President Trump likes his North Korea template so much that he is applying it to NATO. Here’s how it works: Ramp up the alarming rhetoric. Escalate the crisis. Then hold a meeting. Act buddy-buddy. Claim that the problem is fixed because you’re a master deal-maker — even though nothing has actually changed.
Just as Trump preceded the Singapore summit with gibes against “Little Rocket Man,” so, too, before his arrival in Brussels, he insulted NATO. Last week, for example, he complained: “They want to protect against Russia and yet they pay billions of dollars to Russia, and we’re the schmucks paying for the whole thing.”
At a breakfast with NATO Secretary General Jens Stoltenberg, he even said, while his aides squirmed nearby, that Germany is “captive” to Russia, because it “will be getting 60 to 70 percent of their energy from Russia and a new pipeline.” (In fact, Russian natural gas will meet just a sliver of Germany’s energy needs; currently, that figure is 9 percent.) One might say, by the same token, that the United States is a captive of Russia because its president was elected with Russian help. Trump’s insult drew a biting retort from Chancellor Angela Merkel, who pointed out that she actually grew up in a “a part of Germany that was controlled by the Soviet Union,” and that today Germans “make our own decisions.”
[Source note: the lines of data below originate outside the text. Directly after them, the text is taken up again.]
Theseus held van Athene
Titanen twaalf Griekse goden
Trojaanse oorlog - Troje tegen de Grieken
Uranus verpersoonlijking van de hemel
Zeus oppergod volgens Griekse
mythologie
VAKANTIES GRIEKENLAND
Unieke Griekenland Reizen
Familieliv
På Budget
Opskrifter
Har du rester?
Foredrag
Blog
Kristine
Trump also repeated an old canard, claiming that NATO countries are “delinquent for many years in payments that have not been made. Will they reimburse the U.S.?” In reality, as countless fact-checkers have pointed out in vain, NATO nations don’t owe the United States a penny. If they raise spending on defense, the money will go into their own armed forces — not the U.S. Treasury.
Trump’s oft-repeated charge that the Europeans are free-loaders is wildly exaggerated. Yes, they need to upgrade their defense capabilities, but let’s keep some perspective: The United States has 62,635 troops in Europe; the European members of NATO have 1.8 million. We couldn’t have contained Russia for 73 years without massive European assistance. While the United States spends far more on defense than the other members of NATO — $623 billion vs. $312 billion — very little of our spending goes to Europe; most of the U.S. defense budget is intended to address threats such as China, Iran, al-Qaeda and North Korea.
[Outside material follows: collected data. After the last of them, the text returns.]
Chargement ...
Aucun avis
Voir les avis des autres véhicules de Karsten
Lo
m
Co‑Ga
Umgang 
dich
But Trump is impervious to any information that contradicts his prejudices. At a closed-door meeting on Thursday, he made a veiled threat to leave the alliance. He never did say why he wants NATO to spend more, since he does not view Russia as a pressing threat. Rather than calling Russia an enemy, he describes it as a “competitor” — the same way he views Germany.
A few minutes later, Mr. Hyde transformed into Dr. Jekyll. At a news conference, Trump claimed that NATO was “much stronger than it was two days ago” and that the United States was now being treated fairly at last, because NATO had just agreed to massive increases in defense spending. “The additional money that they’re willing to put up has been really amazing,” he gushed.
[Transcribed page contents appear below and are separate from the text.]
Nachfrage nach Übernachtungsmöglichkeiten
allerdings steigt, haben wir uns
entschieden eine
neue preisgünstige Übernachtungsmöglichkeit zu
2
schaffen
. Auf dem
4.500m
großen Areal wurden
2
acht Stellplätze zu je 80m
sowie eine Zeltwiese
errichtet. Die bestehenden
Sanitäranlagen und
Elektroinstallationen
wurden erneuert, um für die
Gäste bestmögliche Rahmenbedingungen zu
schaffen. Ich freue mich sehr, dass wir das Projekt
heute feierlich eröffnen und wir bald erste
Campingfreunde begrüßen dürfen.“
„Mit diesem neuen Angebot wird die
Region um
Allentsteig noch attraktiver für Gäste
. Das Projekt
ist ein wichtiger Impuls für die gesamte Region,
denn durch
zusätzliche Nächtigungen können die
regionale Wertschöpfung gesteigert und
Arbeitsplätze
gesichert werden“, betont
Just one thing, though: French President Emmanuel Macron immediately denied that NATO had made any new commitments. In 2014, shortly after the Russian invasion of Ukraine, NATO members agreed to boost defense spending to at least 2 percent of GDP by 2024. (Today the Canadian and European members are at 1.47 percent.) Trump demanded that they accelerate that timeline — and even aim for 4 percent of GDP, a goal that the United States (at 3.5 percent) does not itself meet. “A communiqué was issued yesterday,” Macron said. “This communiqué is clear. It reaffirms the 2 percent by 2024 commitments. That’s all.”
Trump’s supporters will argue that he simply reiterated the demands of previous presidents — spend more on defense, lessen energy reliance on Russia. He didn’t actually pull out of NATO or even, as he did at the Group of Seven summit in Canada last month, out of the joint communiqué. His pressure, Trumpsplainers will reassure, is actually strengthening NATO. Didn’t he say, “I believe in NATO”?
I don’t think so. Ultimately, NATO is all about credibility and trust. What happens if Vladimir Putin — whom Trump treats with far greater respect than he does the United States’ allies — commits an act of aggression against the Baltic republics? Can anyone be confident that Trump will invoke NATO’s Article 5 mutual-defense provision and go to their aid?
The president’s bizarre performance in Brussels, blowing hot and cold, only adds to growing doubts in Europe about whether they can still count on Uncle Sam. Already, in one poll, only 14 percent of Germans view the United States as a reliable partner, compared with 36 percent for Russia and 43 percent for China. Trump’s antics will only intensify that mistrust and continue to unravel the trust that generations of transatlantic leaders have labored to build.
Putin must be watching this dismaying spectacle with a Cheshire cat grin on his face. He has scored two triumphs this week: the World Cup and the NATO summit.